Wann verlässt der letzte Nachtzug die Schweiz?

19. März 2015
Philippe Koch
Philippe Koch

Aline Trede (Nationalrätin Grüne / Co-Präsidentin umverkehR) hat heute den Bundesrat mittels Interpellation aufgefordert, sieben Fragen zum Nachtzug zu beantworten (Interpellationstext siehe nächste Seite). Hintergrund der Interpellation ist einerseits der stete Abbau von Nachtzugverbindungen ins europäische Ausland und andererseits die Passivität, mit der der Bundesrat und die SBB diesen Abbau scheinbar gelassen zur Kenntnis nehmen.

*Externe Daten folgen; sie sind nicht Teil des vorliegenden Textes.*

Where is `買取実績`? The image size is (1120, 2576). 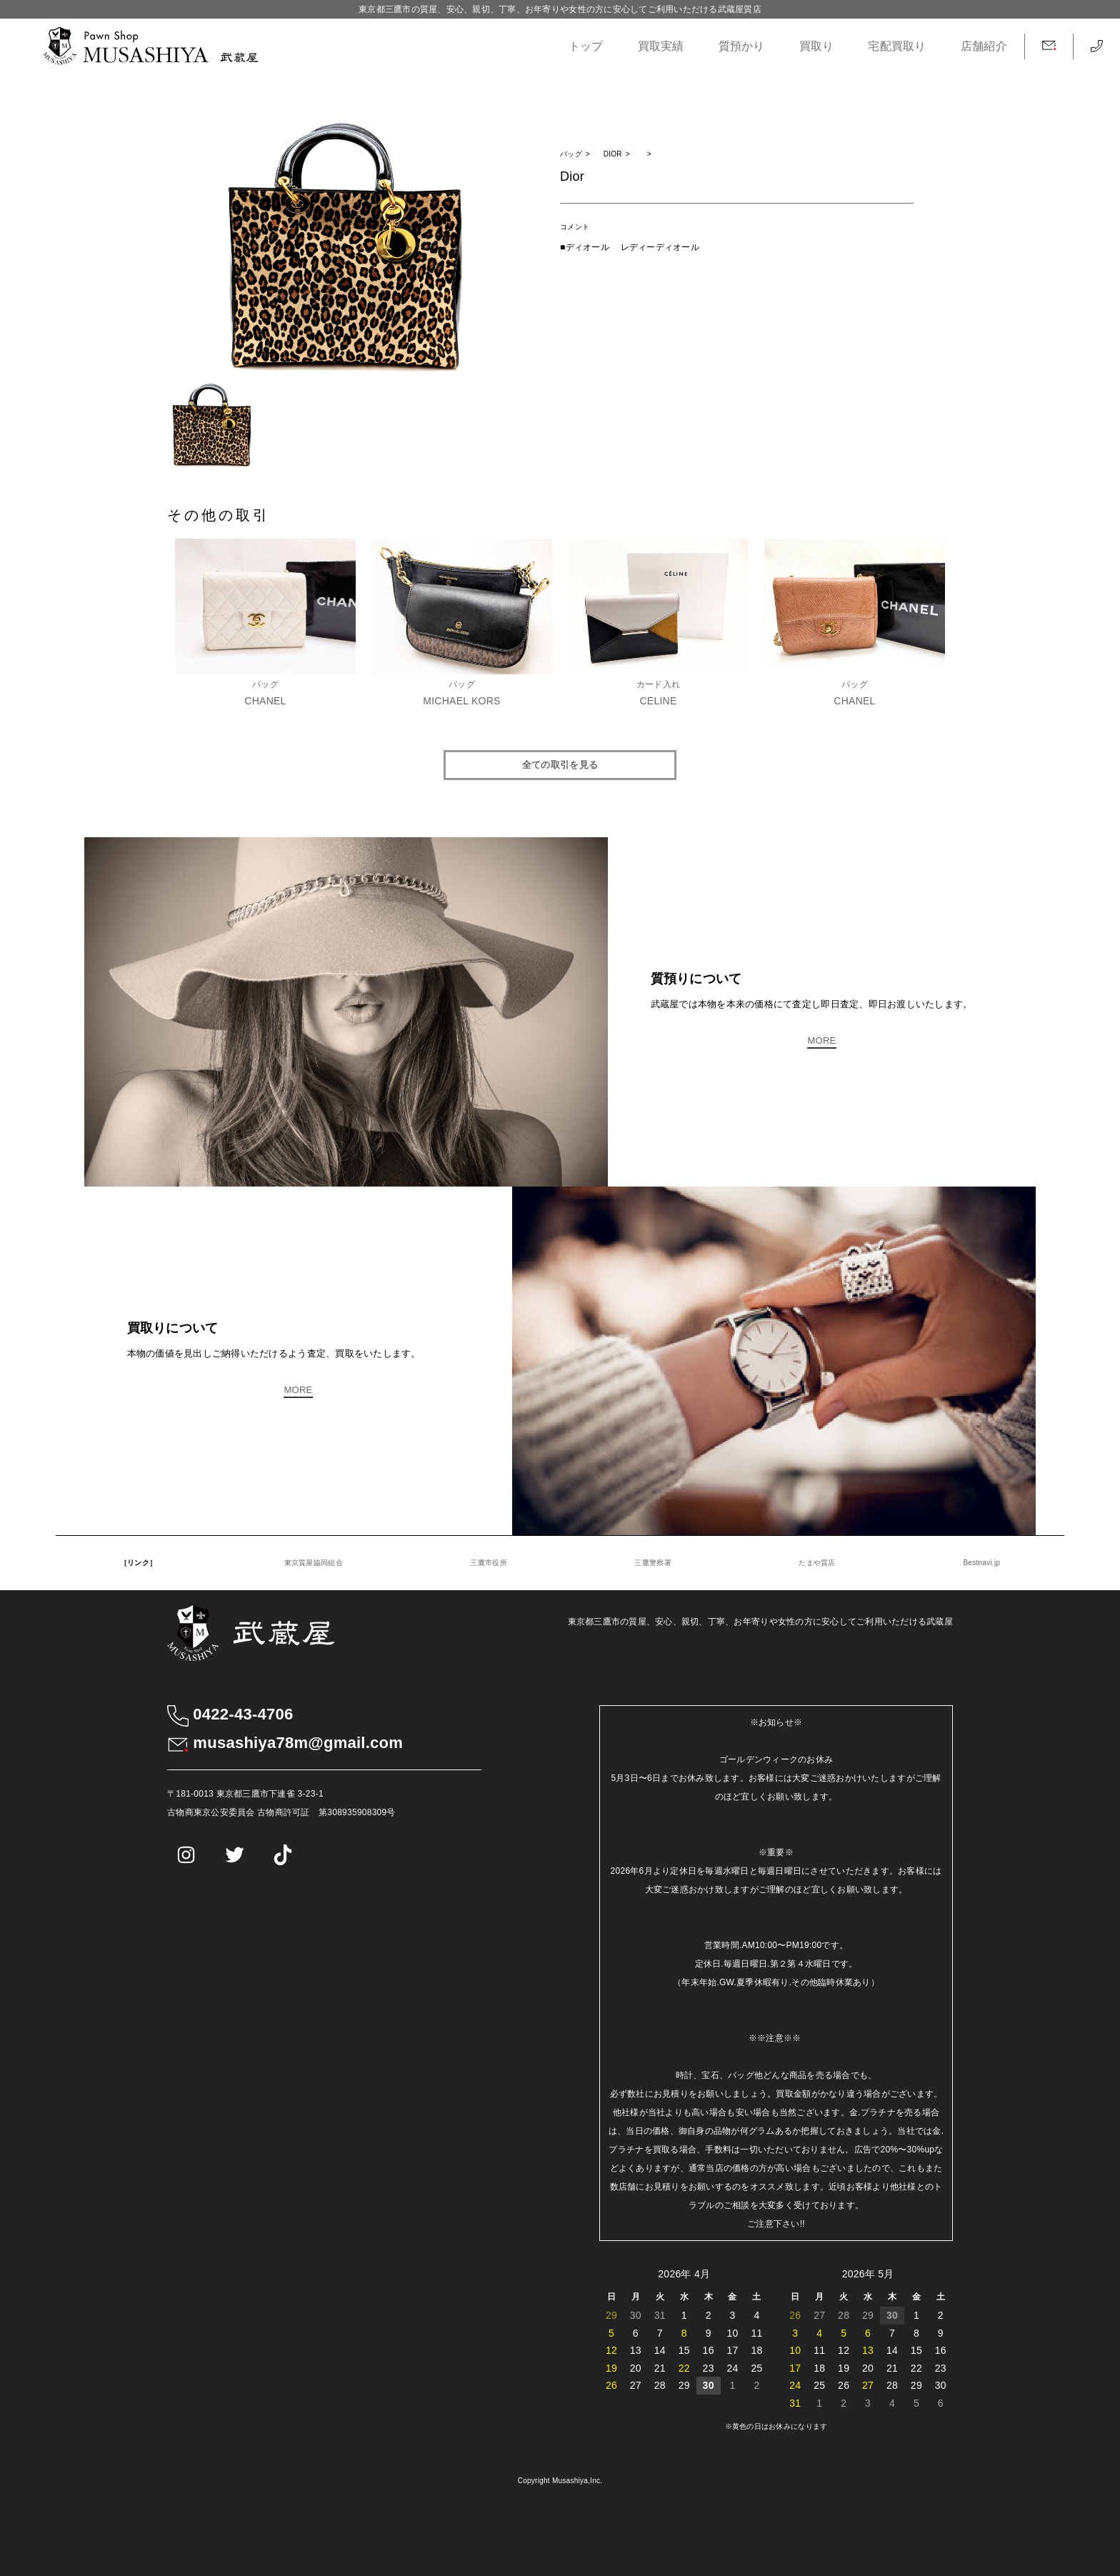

Dabei sind Nachtzugverbindungen deutlich klimaverträglicher als Flugverbindungen. Die Streichung von Nachtzugverbindungen führt zu einer steigenden Nachfrage nach Flugverbindungen. Diese Rechnung hat das Deutsche Bundesministerium für Umwelt, Naturschutz, Bau und Reaktorsicherheit gemacht und kommt daher zum Schluss, dass der Abbau von Nachtzugverbindungen negative klimapolitische Auswirkungen zur Folge habe und nicht im Einklang mit den klimapolitischen Zielen der Deutschen Bundesregierung stehe.

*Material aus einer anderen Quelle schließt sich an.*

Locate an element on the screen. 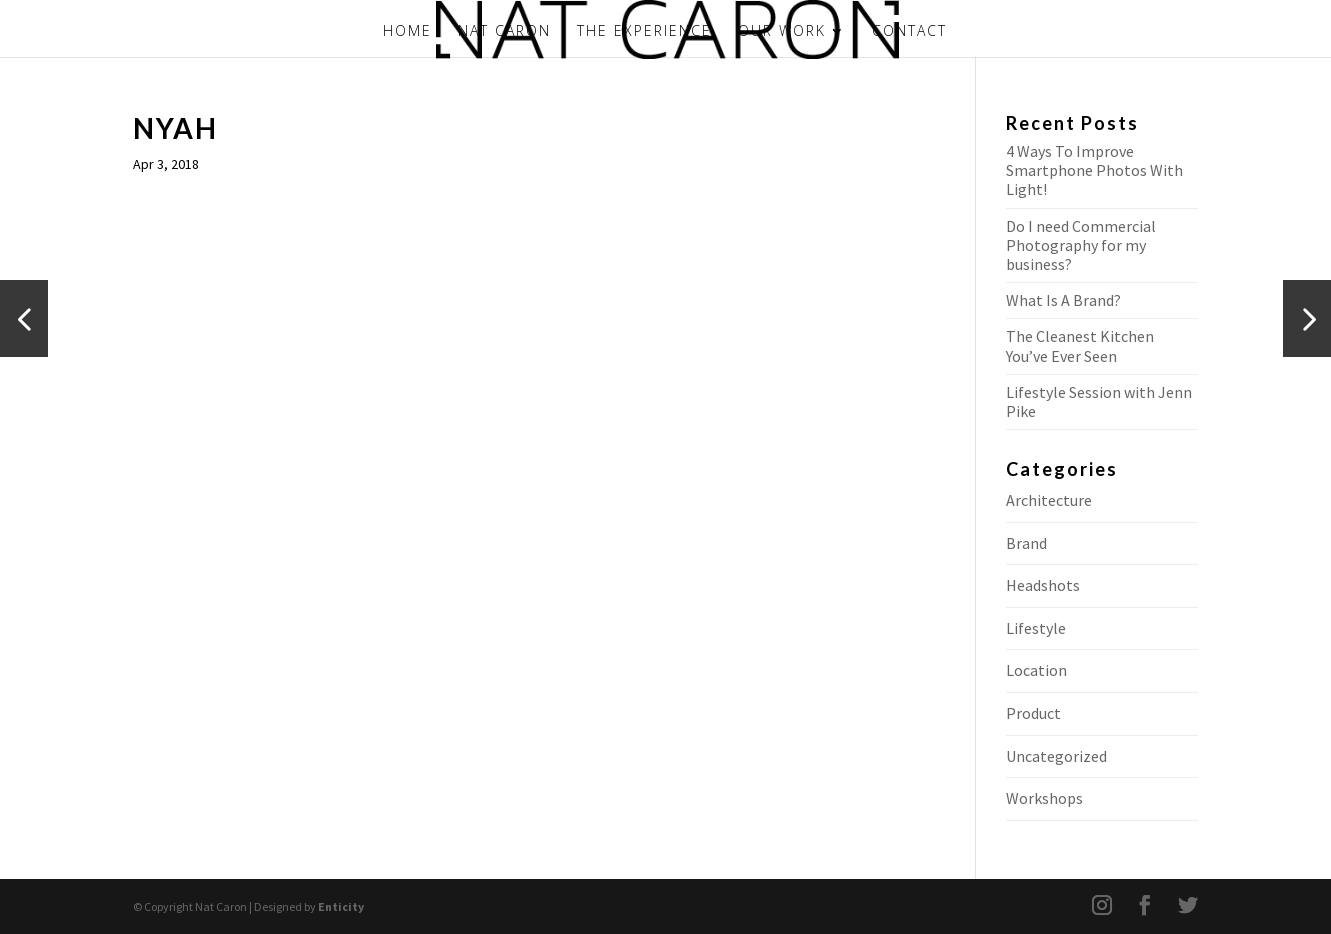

Und auch die Nachfrage nach Nachtzügen ist in Takt. Ulrich Homburg, DB-Vorstand Personenverkehr: «Wir wissen, die Nachfragezahlen sind gut, das ist unbestritten. Das ist übrigens einer der wenigen Punkte, wo es breite Einigkeit gibt.» Einigkeit? Es scheint fast, also ob diese Erkenntnis noch nicht bis zum Bundesrat und den SBB durchgedrungen ist.

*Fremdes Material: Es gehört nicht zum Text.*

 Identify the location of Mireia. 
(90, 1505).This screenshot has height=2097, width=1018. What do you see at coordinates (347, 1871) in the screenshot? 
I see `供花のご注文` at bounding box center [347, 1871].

Kontakt: Aline Trede, 077 411 23 91

--

Eingereichter Text:

Der Bundesrat wird gebeten, folgende Fragen zu beantworten:

  1. Hat die Kürzung von Nachtzugverbindungen aus der Schweiz negative klimapolitische Auswirkungen?
  2. Steht die Streichung von Nachtzugverbindungen aus der Schweiz im Einklang mit den klimapolitischen Zielen des Bundesrates?
  3. Setzt sich der Bundesrat am Klima-Gipfel in Paris im Dezember 2015 dafür ein, dass der Erhalt von Nachtzugverbindungen als klimapolitische Massnahme berücksichtigt wird?
  4. Setzt sich der Bundesrat am Klima-Gipfel im Dezember in Paris 2015 dafür ein, dass eine Kerosinsteuer eingeführt wird?
  5. Setzt sich der Bundesrat dafür ein, dass es auch in den nächsten Fahrplanperioden (ab 2016) Nachtzugverbindungen aus der Schweiz ins europäische Ausland gibt?
  6. Wurden Nachtzugverbindungen in der Strategie des Bundesrates für die SBB (2015-2018) berücksichtigt?
  7. Wann ist der Bundesrat letztmals mit einem Nachtzug gereist?

Begründung

Die Streichung von Nachtzugverbindungen führt zu einer steigenden Nachfrage nach Flugverbindungen. Flugzeuge verursachen deutlich höhere umweltschädliche Emissionen als Nachtzüge. So kommt denn auch das Deutsche Bundesministerium für Umwelt, Naturschutz, Bau und Reaktorsicherheit zum Schluss, dass der Abbau von Nachtzugverbindungen negative klimapolitische Auswirkungen zur Folge habe und nicht im Einklang mit den klimapolitischen Zielen der Deutschen Bundesregierung stehe.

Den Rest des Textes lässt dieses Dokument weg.